INSTRUCTIONS FOR THE TASK:
Transcribe, exactly and without pictures, the lines below from the line with "Tüm Hakları Gizlidir." to the line with "visszaküldés", both ends included, and no others.

RECORDED DATA:
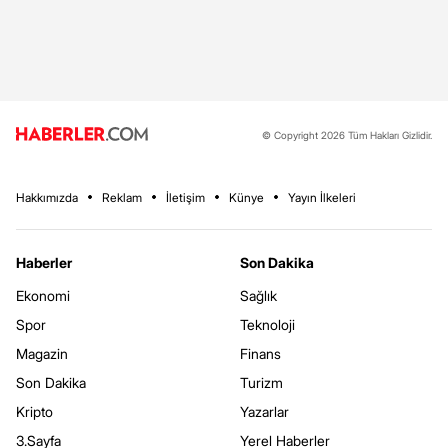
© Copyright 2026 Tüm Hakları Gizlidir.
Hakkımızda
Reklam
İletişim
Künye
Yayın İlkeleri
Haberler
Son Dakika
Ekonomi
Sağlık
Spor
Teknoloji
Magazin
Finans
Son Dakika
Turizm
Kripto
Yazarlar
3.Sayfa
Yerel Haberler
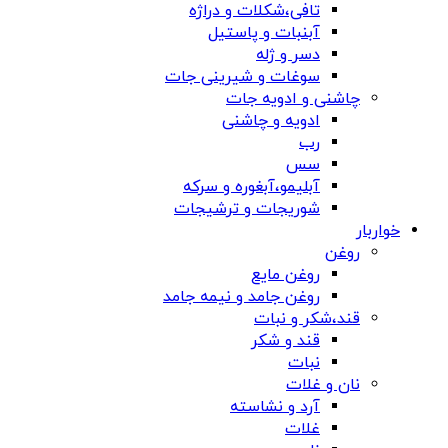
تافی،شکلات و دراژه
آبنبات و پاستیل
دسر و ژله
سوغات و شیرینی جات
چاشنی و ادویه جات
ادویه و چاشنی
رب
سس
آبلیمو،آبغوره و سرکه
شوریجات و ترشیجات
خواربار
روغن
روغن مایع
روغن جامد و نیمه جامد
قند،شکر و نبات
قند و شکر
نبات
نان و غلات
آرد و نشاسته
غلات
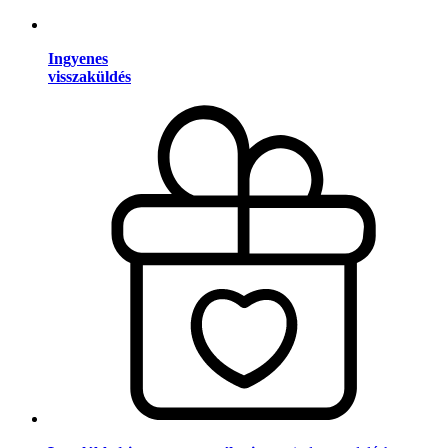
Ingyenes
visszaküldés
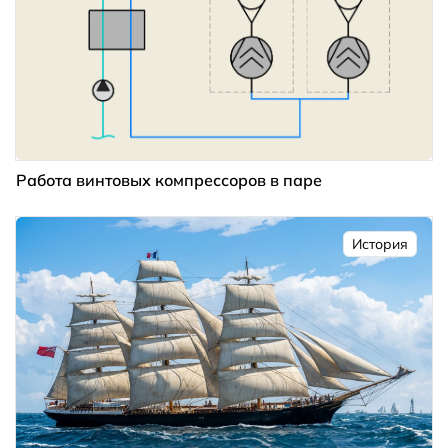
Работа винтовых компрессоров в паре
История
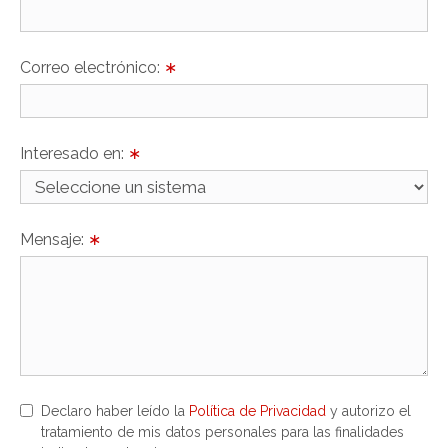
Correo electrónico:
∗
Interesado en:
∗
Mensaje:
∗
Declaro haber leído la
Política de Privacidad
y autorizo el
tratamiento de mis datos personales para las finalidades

==

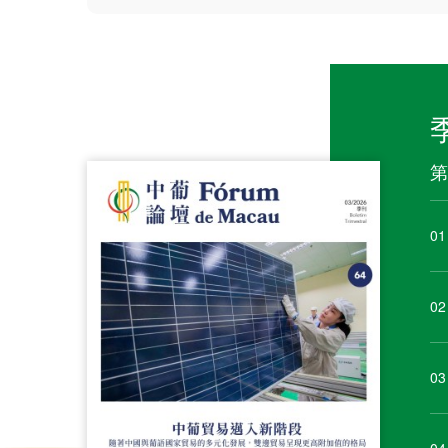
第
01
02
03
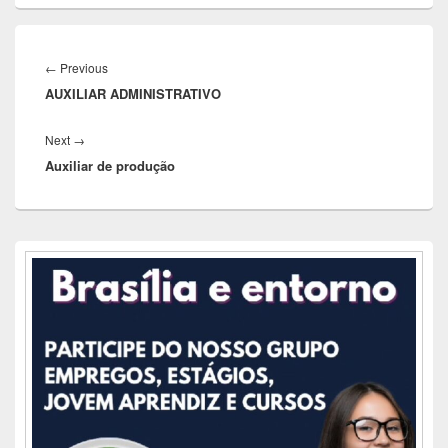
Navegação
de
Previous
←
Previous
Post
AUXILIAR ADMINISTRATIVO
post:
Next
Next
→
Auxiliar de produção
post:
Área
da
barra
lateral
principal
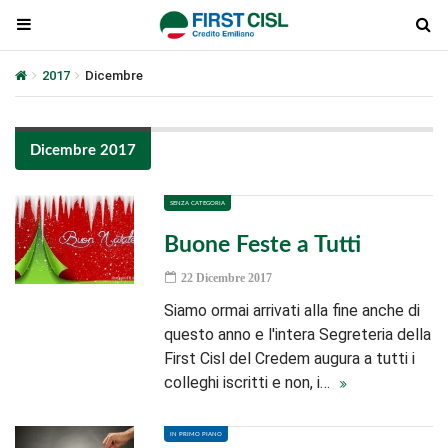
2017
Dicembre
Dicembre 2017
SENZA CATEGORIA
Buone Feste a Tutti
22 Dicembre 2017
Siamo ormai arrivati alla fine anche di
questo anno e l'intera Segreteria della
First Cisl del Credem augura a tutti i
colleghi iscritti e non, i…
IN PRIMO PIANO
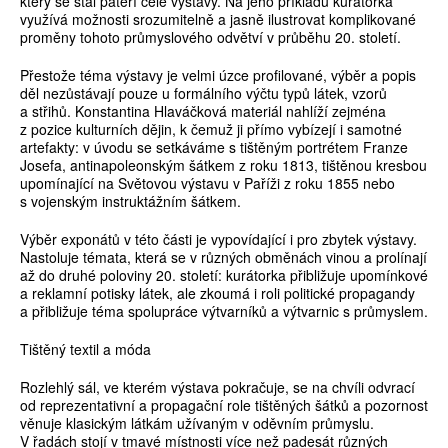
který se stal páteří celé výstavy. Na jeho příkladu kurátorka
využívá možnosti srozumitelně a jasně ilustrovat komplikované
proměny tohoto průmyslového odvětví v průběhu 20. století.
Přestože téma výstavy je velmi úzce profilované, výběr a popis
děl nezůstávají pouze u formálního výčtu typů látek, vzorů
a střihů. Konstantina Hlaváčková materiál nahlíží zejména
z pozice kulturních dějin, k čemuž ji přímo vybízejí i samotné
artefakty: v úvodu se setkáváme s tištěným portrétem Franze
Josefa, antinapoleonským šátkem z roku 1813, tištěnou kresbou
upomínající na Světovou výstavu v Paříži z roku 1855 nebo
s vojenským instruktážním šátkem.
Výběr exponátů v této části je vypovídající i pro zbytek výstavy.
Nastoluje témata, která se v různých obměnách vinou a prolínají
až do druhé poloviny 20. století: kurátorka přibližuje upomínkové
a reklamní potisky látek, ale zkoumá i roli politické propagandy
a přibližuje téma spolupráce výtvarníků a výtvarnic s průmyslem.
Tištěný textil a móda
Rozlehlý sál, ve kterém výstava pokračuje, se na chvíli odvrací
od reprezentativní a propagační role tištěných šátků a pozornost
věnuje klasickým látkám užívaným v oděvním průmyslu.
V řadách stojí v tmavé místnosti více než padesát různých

...

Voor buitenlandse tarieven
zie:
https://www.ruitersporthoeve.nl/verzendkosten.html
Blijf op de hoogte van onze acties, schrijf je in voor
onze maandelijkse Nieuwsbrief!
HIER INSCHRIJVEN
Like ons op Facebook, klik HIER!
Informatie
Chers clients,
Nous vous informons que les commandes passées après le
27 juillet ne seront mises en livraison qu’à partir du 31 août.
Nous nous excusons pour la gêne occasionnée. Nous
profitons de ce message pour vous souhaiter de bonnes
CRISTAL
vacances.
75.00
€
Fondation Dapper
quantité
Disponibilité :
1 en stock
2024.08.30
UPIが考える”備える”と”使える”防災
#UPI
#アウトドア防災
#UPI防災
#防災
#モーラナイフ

EXPECTED ANSWER:
© Copyright 2026 Tüm Hakları Gizlidir.
Hakkımızda
Reklam
İletişim
Künye
Yayın İlkeleri
Haberler
Son Dakika
Ekonomi
Sağlık
Spor
Teknoloji
Magazin
Finans
Son Dakika
Turizm
Kripto
Yazarlar
3.Sayfa
Yerel Haberler
تافی،شکلات و دراژه
آبنبات و پاستیل
دسر و ژله
سوغات و شیرینی جات
چاشنی و ادویه جات
ادویه و چاشنی
رب
سس
آبلیمو،آبغوره و سرکه
شوریجات و ترشیجات
خواربار
روغن
روغن مایع
روغن جامد و نیمه جامد
قند،شکر و نبات
قند و شکر
نبات
نان و غلات
آرد و نشاسته
غلات
Ingyenes
visszaküldés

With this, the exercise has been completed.